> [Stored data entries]
BEGIN

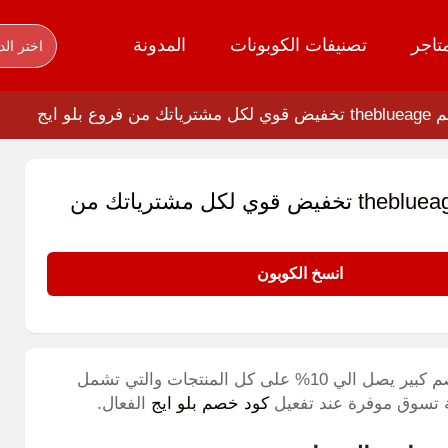
تاجر
تصنيفات الكوبونات
المدونة
اختر الد
 فروع بلو ايج
كود خصم theblueage تخفيض قوي لكل مشترياتك من
انسخ الكوبون
طبق كود خصم theblueage 2026 (GOLD1) وتمتع بخصم كبير يصل الي 10% على كل المنتجات والتي تشمل
ة تسوق موفرة عند تفعيل
كود خصم بلو ايج
الفعال.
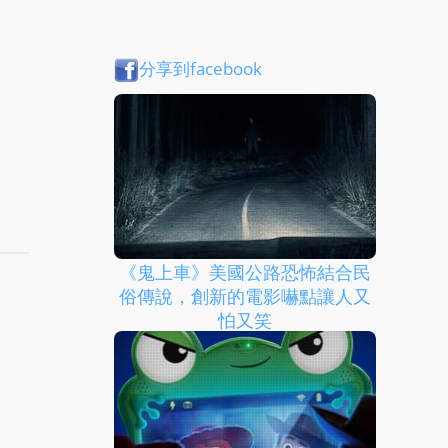
分享到facebook
《鬼上車》美國公路恐怖結合民
俗傳說，創新的電影嚇點讓人又
怕又笑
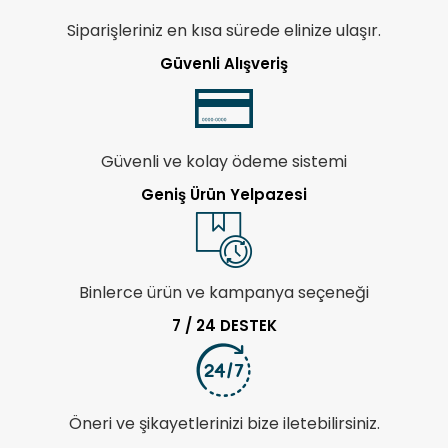
Siparişleriniz en kısa sürede elinize ulaşır.
Güvenli Alışveriş
Güvenli ve kolay ödeme sistemi
Geniş Ürün Yelpazesi
Binlerce ürün ve kampanya seçeneği
7 / 24 DESTEK
Öneri ve şikayetlerinizi bize iletebilirsiniz.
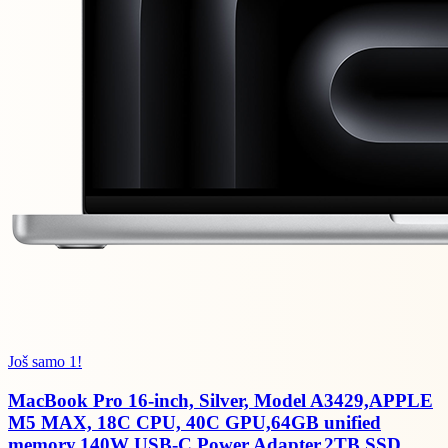
Još samo 1!
MacBook Pro 16-inch, Silver, Model A3429,APPLE
M5 MAX, 18C CPU, 40C GPU,64GB unified
memory,140W USB-C Power Adapter,2TB SSD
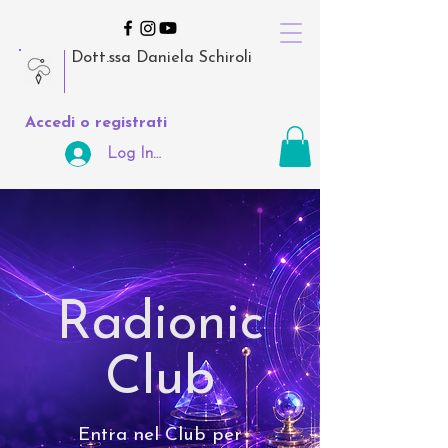
Dott.ssa Daniela Schiroli
Accedi o registrati
Log In Area Riservata
Radionic
Club
Entra nel Club per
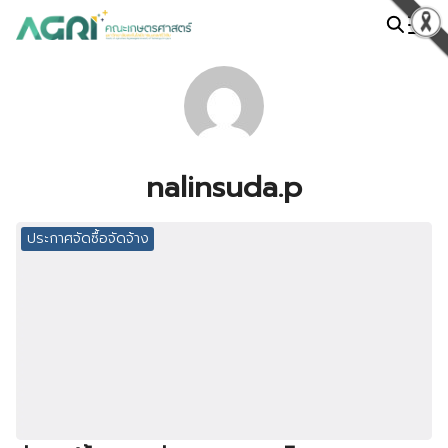
Skip
to
Search
content
for:
nalinsuda.p
ประกาศจัดซื้อจัดจ้าง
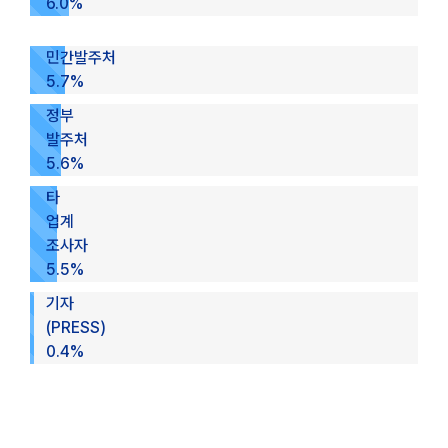
6.0%
민간발주처
5.7%
정부
발주처
5.6%
타
업계
조사자
5.5%
기자
(PRESS)
0.4%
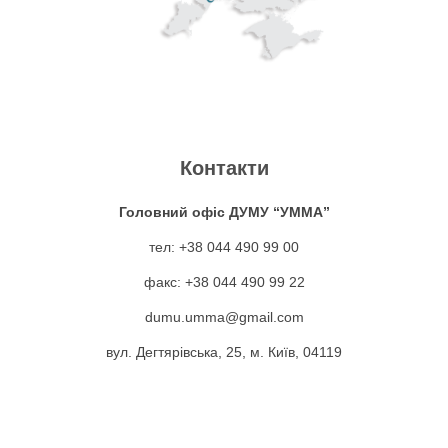
Контакти
Головний офіс ДУМУ “УММА”
тел: +38 044 490 99 00
факс: +38 044 490 99 22
dumu.umma@gmail.com
вул. Дегтярівська, 25, м. Київ, 04119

END

> [WORK REQUIRED] From the first line to the last, repeat the records exactly, leaving out the pictures.

> [TASK SOLUTION]
تاجر
تصنيفات الكوبونات
المدونة
اختر الد
 فروع بلو ايج
كود خصم theblueage تخفيض قوي لكل مشترياتك من
انسخ الكوبون
طبق كود خصم theblueage 2026 (GOLD1) وتمتع بخصم كبير يصل الي 10% على كل المنتجات والتي تشمل
ة تسوق موفرة عند تفعيل
كود خصم بلو ايج
الفعال.
分享到facebook
《鬼上車》美國公路恐怖結合民
俗傳說，創新的電影嚇點讓人又
怕又笑
Siparişleriniz en kısa sürede elinize ulaşır.
Güvenli Alışveriş
Güvenli ve kolay ödeme sistemi
Geniş Ürün Yelpazesi
Binlerce ürün ve kampanya seçeneği
7 / 24 DESTEK
Öneri ve şikayetlerinizi bize iletebilirsiniz.
Još samo 1!
MacBook Pro 16-inch, Silver, Model A3429,APPLE
M5 MAX, 18C CPU, 40C GPU,64GB unified
memory,140W USB-C Power Adapter,2TB SSD
Dott.ssa Daniela Schiroli
Accedi o registrati
Log In Area Riservata
Radionic
Club
Entra nel Club per
Skip
to
Search
content
for:
nalinsuda.p
ประกาศจัดซื้อจัดจ้าง
6.0%
민간발주처
5.7%
정부
발주처
5.6%
타
업계
조사자
5.5%
기자
(PRESS)
0.4%
Контакти
Головний офіс ДУМУ “УММА”
тел: +38 044 490 99 00
факс: +38 044 490 99 22
dumu.umma@gmail.com
вул. Дегтярівська, 25, м. Київ, 04119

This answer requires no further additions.